На следующий день, правда, попытался отыграться в мировом суде. Судья там был вполне вменяемый, и, как Георгию Витальевичу казалось, мог выполнить его скромную просьбу. Пусть не пятнадцать суток впаять, пусть поменьше, но возомнившего о себе невесть что Багрова должны были «закрыть». Оснований, опять же как считал майор, было достаточно: протокол подписан аж четырьмя сотрудниками милиции.
Утром его ждало большое разочарование.
Судья позвонил ему сам и попросил… срочно отозвать протокол, чтобы иметь основания немедленно выпустить обвиняемого – тот уже был по документам «за судом».
Слепнев наорал на судью, а сам лихорадочно начал прикидывать, как перекинуть дело на второго мирового судью, который мог оказаться более покладистым.
Чтобы все прошло тип-топ, самолично явился на заседание. Пусть под его начальственным взором мелкие судейские сошки попробуют что-нибудь вякнуть.
И вот там-то его ждал сюрприз.
Крошечный зальчик местного мирового суда, в котором редко когда бывало больше двух-трех человек, теперь был забит битком.
Олег Всеволодович Багров, вовсе не похожий на заморенного узника, а наоборот, выглядевший героем, защищался с помощью аж двух московских адвокатов! В костюмах и бабочках, между прочим. Молодой мировой судья, чувствуя хреновую подоплеку скандального дела, откровенно робел, то и дело вытирая вспотевший лоб. Такое в Городке было в первый раз, за всю его многовековую историю.
Хуже того, до судьи (а через него – до Слепнева) быстро донесли, что есть минимум десять свидетелей, а может быть и сто, которые в момент разнесут позицию обвинения ко всем чертям. Возможно – вместе с обвинителями, так как в этом случае может иметь место оговор и превышение последними служебных полномочий.

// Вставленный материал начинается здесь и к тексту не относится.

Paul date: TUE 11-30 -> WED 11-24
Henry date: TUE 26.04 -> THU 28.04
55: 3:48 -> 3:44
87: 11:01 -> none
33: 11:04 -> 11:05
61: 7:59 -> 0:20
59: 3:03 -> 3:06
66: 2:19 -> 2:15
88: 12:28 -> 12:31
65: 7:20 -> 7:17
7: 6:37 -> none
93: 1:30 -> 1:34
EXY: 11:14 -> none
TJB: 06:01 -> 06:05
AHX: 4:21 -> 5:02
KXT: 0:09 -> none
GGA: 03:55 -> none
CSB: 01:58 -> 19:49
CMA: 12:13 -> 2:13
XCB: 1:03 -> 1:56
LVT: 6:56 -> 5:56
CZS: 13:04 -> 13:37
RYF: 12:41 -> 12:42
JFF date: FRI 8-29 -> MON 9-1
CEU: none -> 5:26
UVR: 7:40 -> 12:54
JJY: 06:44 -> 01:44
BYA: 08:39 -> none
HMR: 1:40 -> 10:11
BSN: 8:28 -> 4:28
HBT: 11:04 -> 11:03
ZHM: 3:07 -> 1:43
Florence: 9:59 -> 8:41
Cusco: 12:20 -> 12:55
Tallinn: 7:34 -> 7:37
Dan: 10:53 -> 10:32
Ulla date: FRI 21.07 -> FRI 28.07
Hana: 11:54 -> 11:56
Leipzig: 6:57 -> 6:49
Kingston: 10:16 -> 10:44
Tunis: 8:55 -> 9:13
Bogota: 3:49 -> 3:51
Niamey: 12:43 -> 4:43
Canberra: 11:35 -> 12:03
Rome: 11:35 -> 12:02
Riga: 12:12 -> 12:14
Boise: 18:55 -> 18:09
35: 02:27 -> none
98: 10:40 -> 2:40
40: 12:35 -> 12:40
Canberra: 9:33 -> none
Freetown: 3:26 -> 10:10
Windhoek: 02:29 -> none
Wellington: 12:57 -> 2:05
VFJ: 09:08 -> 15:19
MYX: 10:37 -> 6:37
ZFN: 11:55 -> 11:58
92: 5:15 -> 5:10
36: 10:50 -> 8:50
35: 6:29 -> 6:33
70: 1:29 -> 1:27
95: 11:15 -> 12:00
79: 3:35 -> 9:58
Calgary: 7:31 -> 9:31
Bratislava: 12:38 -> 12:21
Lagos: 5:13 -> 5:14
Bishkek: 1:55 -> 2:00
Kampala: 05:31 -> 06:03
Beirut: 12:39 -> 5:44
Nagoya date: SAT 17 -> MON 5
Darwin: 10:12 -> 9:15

Огорошенный Слепнев срочно проконсультировался с приятелем в прокуратуре, миноритарным участником их автобизнеса. Тот, стараясь выражаться эзоповым языком и не называя никаких имен, посоветовал коллеге поскорее замять это дело. Типа – последовали неприятные звонки. И могут последовать еще более неприятные.
В общем, Слепнев пережил первое в своей жизни унижение.
Обвинение было отозвано, узник освобожден.
Появление Олега Всеволодовича на улице встретила радостными возгласами мини-толпа из человек пятнадцати – вообще немыслимое для Городка дело.
Тот поганый для майора день закончился еще более скверно: крайне неприятным разговором с главой районной администрации. Сам этот хмырь тихо бы сидел в слепневском кулаке, но третьим за ужином был некий товарищ, дачник из буржуинского поселка за речкой. Вообще без погон, штатская очкастая штафирка, без слез не взглянешь.